START SOURCE MATERIAL

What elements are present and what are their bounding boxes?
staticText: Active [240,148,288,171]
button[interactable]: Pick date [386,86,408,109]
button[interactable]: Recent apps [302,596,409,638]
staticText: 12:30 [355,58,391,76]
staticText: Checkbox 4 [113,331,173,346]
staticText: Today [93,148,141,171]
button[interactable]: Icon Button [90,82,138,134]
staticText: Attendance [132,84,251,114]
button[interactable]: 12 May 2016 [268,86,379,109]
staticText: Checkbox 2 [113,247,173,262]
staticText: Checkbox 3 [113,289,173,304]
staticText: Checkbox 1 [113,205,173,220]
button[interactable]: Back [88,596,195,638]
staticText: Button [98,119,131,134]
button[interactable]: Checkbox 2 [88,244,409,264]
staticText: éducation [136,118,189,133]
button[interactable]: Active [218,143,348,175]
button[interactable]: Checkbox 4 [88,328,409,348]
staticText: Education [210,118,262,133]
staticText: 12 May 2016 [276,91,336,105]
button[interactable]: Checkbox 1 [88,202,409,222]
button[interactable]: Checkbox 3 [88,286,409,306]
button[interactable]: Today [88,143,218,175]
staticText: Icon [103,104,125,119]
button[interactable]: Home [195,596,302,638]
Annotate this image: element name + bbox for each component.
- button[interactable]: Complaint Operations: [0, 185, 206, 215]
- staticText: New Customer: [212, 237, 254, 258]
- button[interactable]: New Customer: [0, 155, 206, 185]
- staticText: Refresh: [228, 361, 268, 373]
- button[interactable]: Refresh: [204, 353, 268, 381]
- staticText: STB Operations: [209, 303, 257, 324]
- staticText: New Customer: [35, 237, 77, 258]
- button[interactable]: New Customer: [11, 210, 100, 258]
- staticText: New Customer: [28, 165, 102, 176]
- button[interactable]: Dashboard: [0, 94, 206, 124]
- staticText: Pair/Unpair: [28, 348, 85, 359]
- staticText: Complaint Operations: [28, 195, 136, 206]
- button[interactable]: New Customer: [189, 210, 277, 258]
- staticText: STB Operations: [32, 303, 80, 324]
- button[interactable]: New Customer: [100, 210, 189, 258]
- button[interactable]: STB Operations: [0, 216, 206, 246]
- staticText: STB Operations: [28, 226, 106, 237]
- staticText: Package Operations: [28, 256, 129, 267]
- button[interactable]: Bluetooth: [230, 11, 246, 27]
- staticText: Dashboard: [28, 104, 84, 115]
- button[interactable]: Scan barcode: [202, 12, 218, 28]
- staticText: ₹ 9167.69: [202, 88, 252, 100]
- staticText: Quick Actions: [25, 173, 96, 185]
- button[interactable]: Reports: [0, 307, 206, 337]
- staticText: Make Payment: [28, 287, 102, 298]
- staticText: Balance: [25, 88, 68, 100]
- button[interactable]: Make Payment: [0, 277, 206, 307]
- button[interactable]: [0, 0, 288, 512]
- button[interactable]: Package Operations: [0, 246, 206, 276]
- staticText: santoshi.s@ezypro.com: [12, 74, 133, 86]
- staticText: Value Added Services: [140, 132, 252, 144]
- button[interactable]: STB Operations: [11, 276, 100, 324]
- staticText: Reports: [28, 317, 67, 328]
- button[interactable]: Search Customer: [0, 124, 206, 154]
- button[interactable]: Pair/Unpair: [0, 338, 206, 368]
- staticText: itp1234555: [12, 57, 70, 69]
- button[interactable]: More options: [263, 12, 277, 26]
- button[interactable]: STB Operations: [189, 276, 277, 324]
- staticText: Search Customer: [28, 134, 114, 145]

END SOURCE MATERIAL

YOUR ASSIGNMENT →
Could you reproduce every record exactly as shown above?

ANSWER TO THIS TASK →
What elements are present and what are their bounding boxes?
staticText: Active [240,148,288,171]
button[interactable]: Pick date [386,86,408,109]
button[interactable]: Recent apps [302,596,409,638]
staticText: 12:30 [355,58,391,76]
staticText: Checkbox 4 [113,331,173,346]
staticText: Today [93,148,141,171]
button[interactable]: Icon Button [90,82,138,134]
staticText: Attendance [132,84,251,114]
button[interactable]: 12 May 2016 [268,86,379,109]
staticText: Checkbox 2 [113,247,173,262]
staticText: Checkbox 3 [113,289,173,304]
staticText: Checkbox 1 [113,205,173,220]
button[interactable]: Back [88,596,195,638]
staticText: Button [98,119,131,134]
button[interactable]: Checkbox 2 [88,244,409,264]
staticText: éducation [136,118,189,133]
button[interactable]: Active [218,143,348,175]
button[interactable]: Checkbox 4 [88,328,409,348]
staticText: Education [210,118,262,133]
staticText: 12 May 2016 [276,91,336,105]
button[interactable]: Checkbox 1 [88,202,409,222]
button[interactable]: Checkbox 3 [88,286,409,306]
button[interactable]: Today [88,143,218,175]
staticText: Icon [103,104,125,119]
button[interactable]: Home [195,596,302,638]
Annotate this image: element name + bbox for each component.
- button[interactable]: Complaint Operations: [0, 185, 206, 215]
- staticText: New Customer: [212, 237, 254, 258]
- button[interactable]: New Customer: [0, 155, 206, 185]
- staticText: Refresh: [228, 361, 268, 373]
- button[interactable]: Refresh: [204, 353, 268, 381]
- staticText: STB Operations: [209, 303, 257, 324]
- staticText: New Customer: [35, 237, 77, 258]
- button[interactable]: New Customer: [11, 210, 100, 258]
- staticText: New Customer: [28, 165, 102, 176]
- button[interactable]: Dashboard: [0, 94, 206, 124]
- staticText: Pair/Unpair: [28, 348, 85, 359]
- staticText: Complaint Operations: [28, 195, 136, 206]
- button[interactable]: New Customer: [189, 210, 277, 258]
- staticText: STB Operations: [32, 303, 80, 324]
- button[interactable]: New Customer: [100, 210, 189, 258]
- button[interactable]: STB Operations: [0, 216, 206, 246]
- staticText: STB Operations: [28, 226, 106, 237]
- staticText: Package Operations: [28, 256, 129, 267]
- button[interactable]: Bluetooth: [230, 11, 246, 27]
- staticText: Dashboard: [28, 104, 84, 115]
- button[interactable]: Scan barcode: [202, 12, 218, 28]
- staticText: ₹ 9167.69: [202, 88, 252, 100]
- staticText: Quick Actions: [25, 173, 96, 185]
- button[interactable]: Reports: [0, 307, 206, 337]
- staticText: Make Payment: [28, 287, 102, 298]
- staticText: Balance: [25, 88, 68, 100]
- button[interactable]: Make Payment: [0, 277, 206, 307]
- button[interactable]: [0, 0, 288, 512]
- button[interactable]: Package Operations: [0, 246, 206, 276]
- staticText: santoshi.s@ezypro.com: [12, 74, 133, 86]
- staticText: Value Added Services: [140, 132, 252, 144]
- button[interactable]: STB Operations: [11, 276, 100, 324]
- staticText: Reports: [28, 317, 67, 328]
- button[interactable]: Search Customer: [0, 124, 206, 154]
- button[interactable]: Pair/Unpair: [0, 338, 206, 368]
- staticText: itp1234555: [12, 57, 70, 69]
- button[interactable]: More options: [263, 12, 277, 26]
- button[interactable]: STB Operations: [189, 276, 277, 324]
- staticText: Search Customer: [28, 134, 114, 145]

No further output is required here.